This is Scientific American — 60-Second Science. I'm Christopher Intagliata.
Six years ago, the fish ecologist Rodney Rountree was on a skiff in the Peruvian Amazon. He was holding a piranha in his hand...underwater...in a river filled with other piranhas. Maybe, hungry ones. "That thought crossed my mind a little bit. The water was essentially no visibility. So I did worry a little bit about that but there was no other way to do it."

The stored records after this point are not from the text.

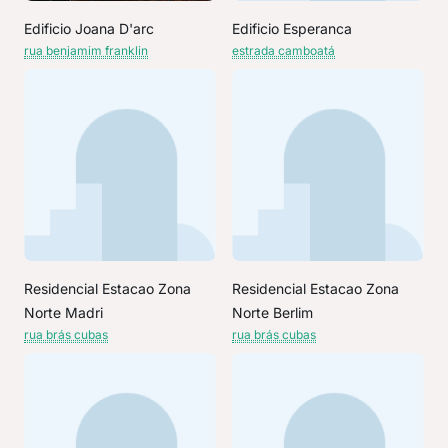
Edificio Joana D'arc
Edificio Esperanca
rua benjamim franklin
estrada camboatá
Residencial Estacao Zona
Residencial Estacao Zona
Norte Madri
Norte Berlim
rua brás cubas
rua brás cubas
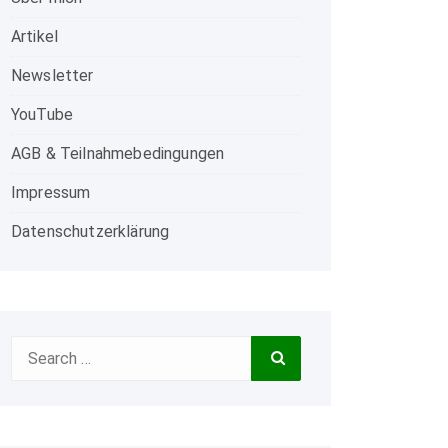
Artikel
Newsletter
YouTube
AGB & Teilnahmebedingungen
Impressum
Datenschutzerklärung
Search
Search
for:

The job he needed to do? "Audition them, for sound production." Because Rountree studies the sounds fish make. His nickname—and the name of his company: "The Fish Listener." So his team would catch a fish, reel it in and identify it. And then Rountree would hold it underwater, near a hydrophone, to capture the sounds it made. Like this one, from a red piranha. (CLIP: piranha sound)
"A lot of people call it a bark. I sometimes thought of it as a honk." The fish make the sound, he says, by pushing and pulling on their swim bladder with the surrounding muscles. Overall, Rountree auditioned 129 piranhas, of four different species. Along with dozens of other river species, like catfish. And he found that he could differentiate individual piranha species by analyzing factors like pitch and harmonics and number of barks.
His colleague Francis Juanes presented the work at the Acoustical Society of America meeting in Victoria, Canada.
Rountree also recorded 10 hours of underwater soundscapes, like this one, captured during a piranha feeding frenzy. (CLIP: noisy river) There's a piranha honk, he says, and lots of catfish screeching. Which suggests that, with a bit more study, underwater recordings like these might give us a clearer glimpse of who's doing what, in murky waters.
Thanks for listening for Scientific American — 60-Second Science. I'm Christopher Intagliata.